▶ _Task prompt_: Word for word, please restate the lines from the beginning of the data through the line in which "What do you see at coordinates (824, 334)" appears.

Dataset records:
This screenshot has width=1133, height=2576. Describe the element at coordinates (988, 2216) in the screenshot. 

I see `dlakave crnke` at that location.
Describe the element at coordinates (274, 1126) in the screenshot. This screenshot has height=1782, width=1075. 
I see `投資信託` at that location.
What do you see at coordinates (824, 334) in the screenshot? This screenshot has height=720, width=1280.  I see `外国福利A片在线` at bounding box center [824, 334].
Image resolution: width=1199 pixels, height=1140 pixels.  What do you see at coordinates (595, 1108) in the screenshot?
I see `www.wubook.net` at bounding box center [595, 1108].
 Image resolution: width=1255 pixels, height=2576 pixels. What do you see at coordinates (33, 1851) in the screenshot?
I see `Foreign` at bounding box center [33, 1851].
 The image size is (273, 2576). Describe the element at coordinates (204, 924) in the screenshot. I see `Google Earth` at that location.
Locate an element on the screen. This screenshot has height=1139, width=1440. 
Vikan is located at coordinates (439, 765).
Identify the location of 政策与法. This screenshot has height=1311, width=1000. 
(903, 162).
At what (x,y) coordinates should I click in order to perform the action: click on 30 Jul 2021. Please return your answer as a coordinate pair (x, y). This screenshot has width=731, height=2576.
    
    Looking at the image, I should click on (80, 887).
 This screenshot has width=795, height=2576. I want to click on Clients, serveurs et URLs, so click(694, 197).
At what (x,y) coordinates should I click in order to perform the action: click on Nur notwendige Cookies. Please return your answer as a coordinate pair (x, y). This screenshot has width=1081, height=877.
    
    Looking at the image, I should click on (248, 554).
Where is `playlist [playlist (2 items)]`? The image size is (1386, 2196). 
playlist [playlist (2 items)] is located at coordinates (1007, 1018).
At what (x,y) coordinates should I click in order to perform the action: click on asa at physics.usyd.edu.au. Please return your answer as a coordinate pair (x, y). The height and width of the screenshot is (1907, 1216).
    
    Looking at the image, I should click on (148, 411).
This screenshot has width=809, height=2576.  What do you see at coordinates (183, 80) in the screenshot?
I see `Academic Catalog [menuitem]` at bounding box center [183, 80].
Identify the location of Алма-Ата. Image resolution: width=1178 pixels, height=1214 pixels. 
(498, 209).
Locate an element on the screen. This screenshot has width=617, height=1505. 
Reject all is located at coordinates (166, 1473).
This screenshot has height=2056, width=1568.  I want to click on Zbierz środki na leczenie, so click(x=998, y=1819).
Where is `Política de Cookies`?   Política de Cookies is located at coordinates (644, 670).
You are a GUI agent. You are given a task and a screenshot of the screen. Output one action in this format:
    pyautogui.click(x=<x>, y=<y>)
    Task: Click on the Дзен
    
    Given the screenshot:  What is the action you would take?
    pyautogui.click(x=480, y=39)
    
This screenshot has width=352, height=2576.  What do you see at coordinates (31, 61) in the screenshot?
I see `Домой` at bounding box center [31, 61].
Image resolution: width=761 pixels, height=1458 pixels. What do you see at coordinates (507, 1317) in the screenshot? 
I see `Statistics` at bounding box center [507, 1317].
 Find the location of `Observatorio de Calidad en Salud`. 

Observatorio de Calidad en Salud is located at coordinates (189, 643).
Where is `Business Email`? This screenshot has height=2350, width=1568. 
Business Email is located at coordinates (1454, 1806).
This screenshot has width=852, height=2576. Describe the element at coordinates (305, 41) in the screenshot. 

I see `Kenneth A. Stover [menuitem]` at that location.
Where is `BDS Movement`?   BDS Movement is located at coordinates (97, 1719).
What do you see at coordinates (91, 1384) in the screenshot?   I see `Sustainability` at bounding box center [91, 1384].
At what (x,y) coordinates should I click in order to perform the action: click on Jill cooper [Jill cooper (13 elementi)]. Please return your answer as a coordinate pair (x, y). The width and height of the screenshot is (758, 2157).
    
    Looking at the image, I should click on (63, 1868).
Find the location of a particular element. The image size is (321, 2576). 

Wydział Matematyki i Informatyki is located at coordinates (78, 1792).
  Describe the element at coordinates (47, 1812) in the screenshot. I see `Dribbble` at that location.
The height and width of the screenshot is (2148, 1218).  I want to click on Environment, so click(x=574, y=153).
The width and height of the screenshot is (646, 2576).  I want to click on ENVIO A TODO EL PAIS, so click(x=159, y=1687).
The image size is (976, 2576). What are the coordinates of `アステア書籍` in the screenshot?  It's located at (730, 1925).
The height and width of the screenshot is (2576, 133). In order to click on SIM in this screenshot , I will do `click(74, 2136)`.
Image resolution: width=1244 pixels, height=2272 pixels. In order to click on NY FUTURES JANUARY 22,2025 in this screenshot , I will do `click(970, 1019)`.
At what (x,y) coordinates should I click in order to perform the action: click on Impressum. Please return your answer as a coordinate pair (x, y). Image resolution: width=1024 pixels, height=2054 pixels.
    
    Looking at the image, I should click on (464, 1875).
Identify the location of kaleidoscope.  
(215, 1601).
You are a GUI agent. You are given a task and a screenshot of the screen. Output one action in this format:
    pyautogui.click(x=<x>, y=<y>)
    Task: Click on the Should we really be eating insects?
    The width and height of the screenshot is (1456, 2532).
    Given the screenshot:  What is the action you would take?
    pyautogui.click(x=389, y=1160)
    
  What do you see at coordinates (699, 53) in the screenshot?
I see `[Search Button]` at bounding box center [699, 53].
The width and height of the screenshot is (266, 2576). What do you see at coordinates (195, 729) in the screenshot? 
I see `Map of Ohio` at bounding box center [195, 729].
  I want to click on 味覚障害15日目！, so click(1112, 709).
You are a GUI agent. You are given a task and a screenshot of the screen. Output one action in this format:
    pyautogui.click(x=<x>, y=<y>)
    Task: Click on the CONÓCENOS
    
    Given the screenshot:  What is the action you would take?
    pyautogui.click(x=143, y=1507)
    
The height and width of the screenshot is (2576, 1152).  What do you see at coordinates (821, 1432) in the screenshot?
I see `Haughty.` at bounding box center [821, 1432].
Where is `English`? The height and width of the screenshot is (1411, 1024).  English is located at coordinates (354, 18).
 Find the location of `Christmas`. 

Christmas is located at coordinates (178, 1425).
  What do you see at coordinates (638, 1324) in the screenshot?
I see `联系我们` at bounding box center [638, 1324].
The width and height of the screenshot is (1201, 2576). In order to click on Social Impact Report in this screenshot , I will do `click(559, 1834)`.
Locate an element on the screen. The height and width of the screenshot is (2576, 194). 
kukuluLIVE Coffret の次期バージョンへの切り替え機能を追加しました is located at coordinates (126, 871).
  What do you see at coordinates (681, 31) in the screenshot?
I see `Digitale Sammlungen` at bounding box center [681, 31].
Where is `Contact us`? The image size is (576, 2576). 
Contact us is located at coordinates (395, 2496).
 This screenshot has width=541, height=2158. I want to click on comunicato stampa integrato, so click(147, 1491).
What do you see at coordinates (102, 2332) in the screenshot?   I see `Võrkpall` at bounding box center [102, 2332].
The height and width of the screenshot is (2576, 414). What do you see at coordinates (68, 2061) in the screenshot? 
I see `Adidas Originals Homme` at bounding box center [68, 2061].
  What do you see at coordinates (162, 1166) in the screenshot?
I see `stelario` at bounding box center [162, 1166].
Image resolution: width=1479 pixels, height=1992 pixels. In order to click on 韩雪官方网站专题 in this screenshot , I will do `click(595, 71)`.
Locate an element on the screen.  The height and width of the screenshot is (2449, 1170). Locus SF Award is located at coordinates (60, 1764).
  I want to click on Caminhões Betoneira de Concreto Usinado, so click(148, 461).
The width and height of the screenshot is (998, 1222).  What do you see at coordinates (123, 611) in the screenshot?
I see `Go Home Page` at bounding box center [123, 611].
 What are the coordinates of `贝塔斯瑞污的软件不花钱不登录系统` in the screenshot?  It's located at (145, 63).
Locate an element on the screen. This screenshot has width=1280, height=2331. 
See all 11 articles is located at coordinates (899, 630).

▶ _Worked solution_:
This screenshot has width=1133, height=2576. Describe the element at coordinates (988, 2216) in the screenshot. 

I see `dlakave crnke` at that location.
Describe the element at coordinates (274, 1126) in the screenshot. This screenshot has height=1782, width=1075. 
I see `投資信託` at that location.
What do you see at coordinates (824, 334) in the screenshot? This screenshot has height=720, width=1280.  I see `外国福利A片在线` at bounding box center [824, 334].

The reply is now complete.